Industrial capitalists, especially the big family-based business groups, in the meanwhile, made use of the state’s non-intervention to expand their business, establish contacts with foreign firms and thus open up a new industrial regime. New capitalist enterprises emerged in different parts of the country. At the same time, legislation to curb monopoly power and nationalisation of major private sector banks gave the appearance of a renewed socialist commitment of the state. The spilt in the ruling Congress gave out signals of political instability. There was a great deal of popular discontent, which culminated in the JP (Jayaprakash Narayan) movement, which started in Bihar in the mid 1970s, but soon became a country-wide agitation.

The initial response of the establishment was an attempt to shift the planning strategy and to make eradication of poverty ( garibi hatao) the focus of its economic policy, which also became the political slogan of the ruling Congress party during the parliamentary elections in 1971, which was held a year ahead of schedule. The massive majority that Indira Gandhi obtained and the declaration of internal Emergency in 1975 led to a shift of state expenditure from investment for growth to a variety of subsidies to selected groups. Poverty eradication programmes, which were taken up by the Janata alliance that came to power after the general election of 1977, had the same thrust during the short period that it was in power.

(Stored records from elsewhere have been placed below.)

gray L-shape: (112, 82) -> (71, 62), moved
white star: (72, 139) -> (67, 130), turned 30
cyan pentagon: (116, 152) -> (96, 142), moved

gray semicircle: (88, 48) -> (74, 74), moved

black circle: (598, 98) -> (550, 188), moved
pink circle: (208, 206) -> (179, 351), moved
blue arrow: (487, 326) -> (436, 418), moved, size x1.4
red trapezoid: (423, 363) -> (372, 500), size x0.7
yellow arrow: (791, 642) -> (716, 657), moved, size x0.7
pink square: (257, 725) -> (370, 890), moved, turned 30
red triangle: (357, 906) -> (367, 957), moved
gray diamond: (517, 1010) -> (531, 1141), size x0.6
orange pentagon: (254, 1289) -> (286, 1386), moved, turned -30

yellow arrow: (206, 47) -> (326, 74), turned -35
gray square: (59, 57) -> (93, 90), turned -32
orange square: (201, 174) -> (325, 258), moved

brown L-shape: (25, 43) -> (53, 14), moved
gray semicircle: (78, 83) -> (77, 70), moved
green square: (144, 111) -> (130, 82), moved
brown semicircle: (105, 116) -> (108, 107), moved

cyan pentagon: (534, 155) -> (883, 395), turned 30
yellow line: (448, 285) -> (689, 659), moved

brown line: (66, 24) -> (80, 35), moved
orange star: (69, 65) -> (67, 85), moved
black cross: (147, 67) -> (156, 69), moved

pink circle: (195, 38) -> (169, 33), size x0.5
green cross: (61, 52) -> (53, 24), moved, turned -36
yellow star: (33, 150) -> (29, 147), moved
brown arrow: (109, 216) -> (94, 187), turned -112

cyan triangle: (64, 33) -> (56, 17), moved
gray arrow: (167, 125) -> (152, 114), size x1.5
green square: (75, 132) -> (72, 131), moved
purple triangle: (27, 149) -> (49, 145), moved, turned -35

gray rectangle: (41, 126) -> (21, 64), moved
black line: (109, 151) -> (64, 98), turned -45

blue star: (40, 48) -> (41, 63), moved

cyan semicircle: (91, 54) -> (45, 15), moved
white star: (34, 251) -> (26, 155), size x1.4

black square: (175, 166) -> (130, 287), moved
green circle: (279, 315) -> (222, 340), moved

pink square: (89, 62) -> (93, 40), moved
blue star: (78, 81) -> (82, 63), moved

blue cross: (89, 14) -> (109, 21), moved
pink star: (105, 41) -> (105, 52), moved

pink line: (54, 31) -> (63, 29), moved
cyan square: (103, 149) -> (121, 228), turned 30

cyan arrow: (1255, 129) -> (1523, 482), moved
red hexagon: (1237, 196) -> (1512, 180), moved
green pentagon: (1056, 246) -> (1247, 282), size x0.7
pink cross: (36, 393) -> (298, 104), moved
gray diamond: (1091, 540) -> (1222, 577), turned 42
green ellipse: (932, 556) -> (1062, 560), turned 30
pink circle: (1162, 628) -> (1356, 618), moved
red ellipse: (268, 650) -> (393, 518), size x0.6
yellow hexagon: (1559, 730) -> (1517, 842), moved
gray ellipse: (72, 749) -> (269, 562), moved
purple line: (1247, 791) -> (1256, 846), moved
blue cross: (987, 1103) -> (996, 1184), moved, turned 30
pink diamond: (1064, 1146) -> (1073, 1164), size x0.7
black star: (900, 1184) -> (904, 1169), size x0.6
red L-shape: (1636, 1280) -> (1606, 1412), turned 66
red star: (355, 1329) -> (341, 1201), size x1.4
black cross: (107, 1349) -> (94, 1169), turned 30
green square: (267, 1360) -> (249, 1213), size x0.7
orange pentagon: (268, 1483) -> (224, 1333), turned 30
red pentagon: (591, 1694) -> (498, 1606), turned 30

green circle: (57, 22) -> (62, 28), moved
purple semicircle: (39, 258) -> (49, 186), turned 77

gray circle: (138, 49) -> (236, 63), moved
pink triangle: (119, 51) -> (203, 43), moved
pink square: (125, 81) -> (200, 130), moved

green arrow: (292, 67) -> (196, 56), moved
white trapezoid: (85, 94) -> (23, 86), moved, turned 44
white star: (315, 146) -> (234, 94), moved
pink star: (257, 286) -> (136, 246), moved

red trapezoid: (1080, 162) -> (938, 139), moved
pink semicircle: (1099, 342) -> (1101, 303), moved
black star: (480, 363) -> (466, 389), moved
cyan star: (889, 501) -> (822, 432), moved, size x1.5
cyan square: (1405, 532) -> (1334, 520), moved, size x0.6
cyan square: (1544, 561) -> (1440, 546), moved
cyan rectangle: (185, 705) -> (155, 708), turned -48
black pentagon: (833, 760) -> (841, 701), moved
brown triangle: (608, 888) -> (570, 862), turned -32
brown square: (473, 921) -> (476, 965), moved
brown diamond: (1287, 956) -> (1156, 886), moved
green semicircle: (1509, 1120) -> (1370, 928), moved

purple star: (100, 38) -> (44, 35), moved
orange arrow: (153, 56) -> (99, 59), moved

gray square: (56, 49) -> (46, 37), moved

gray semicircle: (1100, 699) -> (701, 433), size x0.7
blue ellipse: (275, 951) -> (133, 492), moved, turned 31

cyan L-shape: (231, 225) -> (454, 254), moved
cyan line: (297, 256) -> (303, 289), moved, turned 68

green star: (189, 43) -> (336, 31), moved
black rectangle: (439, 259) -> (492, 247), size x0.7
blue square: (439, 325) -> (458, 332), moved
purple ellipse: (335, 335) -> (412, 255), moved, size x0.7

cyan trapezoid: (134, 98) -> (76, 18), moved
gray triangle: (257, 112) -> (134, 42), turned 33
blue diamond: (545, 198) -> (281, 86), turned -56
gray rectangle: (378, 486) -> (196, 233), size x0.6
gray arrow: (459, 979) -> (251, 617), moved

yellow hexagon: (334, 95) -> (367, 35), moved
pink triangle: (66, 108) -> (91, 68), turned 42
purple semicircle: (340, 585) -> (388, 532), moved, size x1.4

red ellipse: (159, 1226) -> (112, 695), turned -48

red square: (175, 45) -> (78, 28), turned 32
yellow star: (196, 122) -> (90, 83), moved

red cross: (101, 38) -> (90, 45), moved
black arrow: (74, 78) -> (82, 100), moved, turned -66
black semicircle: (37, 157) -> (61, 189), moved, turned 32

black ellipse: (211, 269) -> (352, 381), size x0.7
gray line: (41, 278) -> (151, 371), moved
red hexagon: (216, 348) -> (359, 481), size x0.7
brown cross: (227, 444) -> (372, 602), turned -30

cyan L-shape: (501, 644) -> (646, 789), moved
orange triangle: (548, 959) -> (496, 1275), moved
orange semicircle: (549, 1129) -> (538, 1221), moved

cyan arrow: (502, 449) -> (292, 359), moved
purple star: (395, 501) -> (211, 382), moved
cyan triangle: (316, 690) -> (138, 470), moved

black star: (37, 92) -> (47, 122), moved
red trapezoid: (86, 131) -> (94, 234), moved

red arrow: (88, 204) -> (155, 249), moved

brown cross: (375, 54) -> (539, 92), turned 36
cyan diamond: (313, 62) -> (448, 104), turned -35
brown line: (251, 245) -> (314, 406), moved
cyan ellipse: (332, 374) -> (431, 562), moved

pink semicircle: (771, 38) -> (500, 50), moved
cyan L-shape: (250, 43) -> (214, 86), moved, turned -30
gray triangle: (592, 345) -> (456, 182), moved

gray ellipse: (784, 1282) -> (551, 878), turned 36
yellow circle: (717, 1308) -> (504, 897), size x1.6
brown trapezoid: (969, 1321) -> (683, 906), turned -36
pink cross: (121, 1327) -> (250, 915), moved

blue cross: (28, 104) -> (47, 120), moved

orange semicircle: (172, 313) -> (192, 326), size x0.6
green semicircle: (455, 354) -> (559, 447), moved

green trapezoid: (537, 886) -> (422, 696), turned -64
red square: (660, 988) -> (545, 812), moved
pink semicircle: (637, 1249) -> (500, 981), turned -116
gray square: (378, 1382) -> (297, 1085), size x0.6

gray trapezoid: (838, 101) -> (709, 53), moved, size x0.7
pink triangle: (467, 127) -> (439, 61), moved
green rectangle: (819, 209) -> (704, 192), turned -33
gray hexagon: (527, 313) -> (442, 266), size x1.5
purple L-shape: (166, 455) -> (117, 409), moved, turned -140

Thus, the Indian economy and polity in the early 1980s, when Indira Gandhi came back to power, were different from what they were in the mid 1950s when a state-led industrial growth and transformation of the economy was the agenda accepted even by the capitalist class. That strategy ran into difficulties even before the term of the Second Five Year Plan (1956-61) was over, although the Third Plan claimed to be a continuation of the same. The strategy, the main thrust of which was an import-substituting industrialisation, was not formally given up until the early 1990s, but it had been undergoing a quiet burial from around 1965 with the capitalist class making use of the interventions and non-interventions of the state to accelerate the accumulation process.

The New Economic Policy (NEP) of an overt shift to the capitalist path of growth was not a sudden break with the past of alleged “socialist” policies (it was ironic, though, that it happened so soon after the Constitution was amended in 1976 to declare that the Republic would be a socialist one), but a shifting of gear to give further impetus to the capitalist pattern that was going on from the very early days. In 1991, India declared to the rest of the world that she was joining the “successful” capitalist regime. The distinction between the public and private sectors would continue, but the latter would be in command determining the pattern of accumulation, with the state assigned the crucial role as campaigner and “risk absorber”.

The book deserves attention for the theme it deals with, the method it uses, the data it has marshalled and the conclusion it leads to.